ACTION ITEM >>
Beneath this line are the data; copy exactly the part of them that opens with the line containing "etalii sau cu" and closes with the line containing "lutar, mas eu", and only that part.

---- DATA PROVIDED

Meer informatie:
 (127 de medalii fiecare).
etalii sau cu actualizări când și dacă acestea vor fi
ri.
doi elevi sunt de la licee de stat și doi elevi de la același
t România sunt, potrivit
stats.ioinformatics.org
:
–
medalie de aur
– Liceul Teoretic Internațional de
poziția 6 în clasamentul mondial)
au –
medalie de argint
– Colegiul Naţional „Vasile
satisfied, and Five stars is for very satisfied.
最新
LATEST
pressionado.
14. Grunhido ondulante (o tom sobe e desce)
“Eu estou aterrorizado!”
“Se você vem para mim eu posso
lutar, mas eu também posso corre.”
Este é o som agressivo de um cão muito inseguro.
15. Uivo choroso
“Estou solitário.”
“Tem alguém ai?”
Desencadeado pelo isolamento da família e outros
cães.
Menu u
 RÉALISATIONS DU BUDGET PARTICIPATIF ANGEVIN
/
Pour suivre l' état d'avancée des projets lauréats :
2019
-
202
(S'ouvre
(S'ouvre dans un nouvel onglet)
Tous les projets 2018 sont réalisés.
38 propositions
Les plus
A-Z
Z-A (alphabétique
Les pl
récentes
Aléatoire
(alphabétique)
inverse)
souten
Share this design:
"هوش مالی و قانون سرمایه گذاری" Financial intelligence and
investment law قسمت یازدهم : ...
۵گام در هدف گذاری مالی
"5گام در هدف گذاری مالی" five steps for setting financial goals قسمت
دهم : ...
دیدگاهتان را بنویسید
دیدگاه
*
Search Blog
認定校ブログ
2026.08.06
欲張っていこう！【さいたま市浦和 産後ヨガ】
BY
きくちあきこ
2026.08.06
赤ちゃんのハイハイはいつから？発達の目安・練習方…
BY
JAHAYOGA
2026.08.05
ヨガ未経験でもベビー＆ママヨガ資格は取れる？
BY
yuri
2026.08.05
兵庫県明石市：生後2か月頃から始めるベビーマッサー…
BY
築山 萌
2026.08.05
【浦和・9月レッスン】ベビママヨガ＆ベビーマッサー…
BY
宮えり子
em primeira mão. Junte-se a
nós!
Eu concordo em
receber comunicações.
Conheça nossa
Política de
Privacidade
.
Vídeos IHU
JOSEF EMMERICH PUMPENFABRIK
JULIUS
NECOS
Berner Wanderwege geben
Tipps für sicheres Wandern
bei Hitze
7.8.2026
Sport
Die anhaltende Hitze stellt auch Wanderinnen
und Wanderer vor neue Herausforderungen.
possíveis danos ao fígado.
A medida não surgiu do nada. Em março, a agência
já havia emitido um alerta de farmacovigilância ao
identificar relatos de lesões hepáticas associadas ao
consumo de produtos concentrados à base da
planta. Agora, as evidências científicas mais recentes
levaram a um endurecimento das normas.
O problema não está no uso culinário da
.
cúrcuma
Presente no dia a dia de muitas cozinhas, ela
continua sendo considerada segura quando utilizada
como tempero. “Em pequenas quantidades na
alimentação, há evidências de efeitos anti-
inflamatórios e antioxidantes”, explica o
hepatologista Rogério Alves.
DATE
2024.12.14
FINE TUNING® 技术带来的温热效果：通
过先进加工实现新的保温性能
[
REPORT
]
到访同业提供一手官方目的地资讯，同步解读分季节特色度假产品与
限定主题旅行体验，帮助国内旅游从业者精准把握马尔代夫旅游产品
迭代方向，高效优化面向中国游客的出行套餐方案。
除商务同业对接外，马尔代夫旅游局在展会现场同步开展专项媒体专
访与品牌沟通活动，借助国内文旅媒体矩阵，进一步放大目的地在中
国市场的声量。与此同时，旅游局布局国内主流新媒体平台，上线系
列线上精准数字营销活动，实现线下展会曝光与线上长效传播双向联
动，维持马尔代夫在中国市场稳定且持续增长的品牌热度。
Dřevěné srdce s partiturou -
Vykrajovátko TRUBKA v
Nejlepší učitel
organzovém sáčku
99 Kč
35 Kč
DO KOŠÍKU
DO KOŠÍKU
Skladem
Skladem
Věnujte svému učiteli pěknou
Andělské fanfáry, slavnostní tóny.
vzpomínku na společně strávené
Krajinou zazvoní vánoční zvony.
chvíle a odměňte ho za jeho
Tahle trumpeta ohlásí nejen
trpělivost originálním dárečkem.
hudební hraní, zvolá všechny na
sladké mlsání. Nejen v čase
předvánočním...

--------

RESULT >>
etalii sau cu actualizări când și dacă acestea vor fi
ri.
doi elevi sunt de la licee de stat și doi elevi de la același
t România sunt, potrivit
stats.ioinformatics.org
:
–
medalie de aur
– Liceul Teoretic Internațional de
poziția 6 în clasamentul mondial)
au –
medalie de argint
– Colegiul Naţional „Vasile
satisfied, and Five stars is for very satisfied.
最新
LATEST
pressionado.
14. Grunhido ondulante (o tom sobe e desce)
“Eu estou aterrorizado!”
“Se você vem para mim eu posso
lutar, mas eu também posso corre.”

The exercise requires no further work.